Google DeepMind has introduced Gemini Embedding 2, a new model designed to help machines understand different types of data in a more connected way. The system can convert text, images, videos, audio and documents into a shared numerical format, making it easier for AI systems to compare and analyse information across formats.
Developers can access the model through the Gemini API and Vertex AI, according to the company. It also works with several popular AI development tools such as LangChain, LlamaIndex, Haystack, Weaviate, Qdrant and ChromaDB, allowing teams to integrate it into existing workflows.
Embedding models play an important role in modern AI systems. They transform raw data into numerical vectors that help algorithms identify patterns and relationships between pieces of information. With Gemini Embedding 2, different media types can be placed in the same vector space, which allows systems to search and analyse them together.
Google says the model can capture meaning across more than 100 languages. By creating a shared representation of information, developers can build applications that perform tasks such as semantic search, classification and retrieval across multiple forms of content.
The model also supports interleaved inputs, meaning developers can send combinations like an image with accompanying text in a single request. This helps simplify workflows when applications need to process several types of information at once.
In terms of capacity, Gemini Embedding 2 can handle up to 8,192 tokens of text, process six images per request, analyse videos of up to 120 seconds, and work with native audio inputs. It can also process PDF files of up to six pages.

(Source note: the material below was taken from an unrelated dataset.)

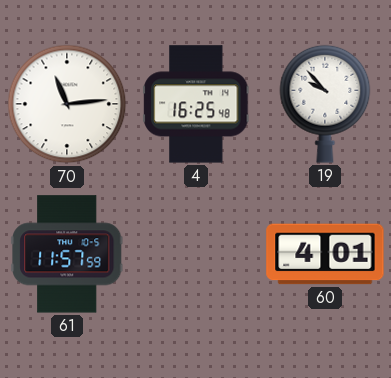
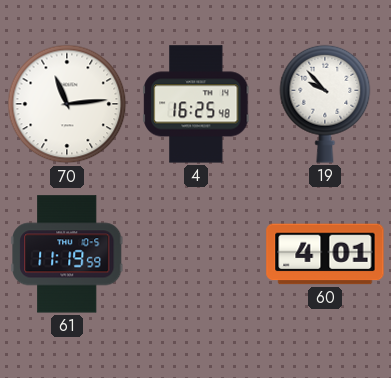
61: 11:57 -> 11:19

Another feature included in the model is Matryoshka Representation Learning, which allows the size of embeddings to be adjusted depending on needs. While the default dimension is 3,072, developers can scale it down to 1,536 or 768, helping balance performance with storage efficiency.

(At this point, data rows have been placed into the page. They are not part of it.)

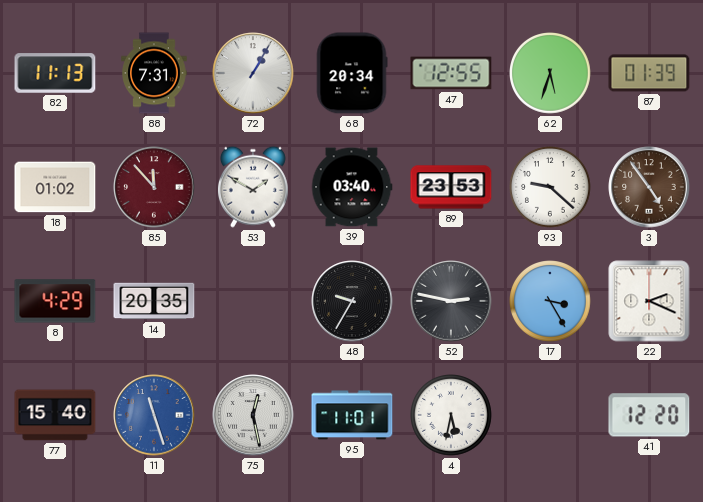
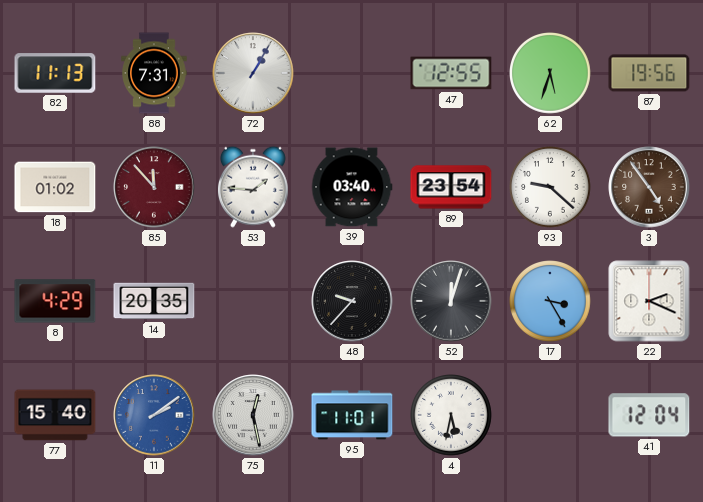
68: 20:34 -> none
87: 01:39 -> 19:56
53: 1:50 -> 1:46
89: 23:53 -> 23:54
48: 9:35 -> 9:37
52: 2:47 -> 12:03
11: 11:27 -> 2:09
41: 12:20 -> 12:04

Google said the new model performs better than earlier embedding systems across several benchmarks involving text, images and video. It also introduces support for speech data.
Legal technology company Everlaw is among the early users testing the system. The firm is using the model to analyse large volumes of litigation-related data during the legal discovery process.
Max Christoff, chief technology officer at Everlaw, said the model has improved the accuracy of searches across large datasets. He added that the technology also makes it easier to locate relevant images and videos within legal records.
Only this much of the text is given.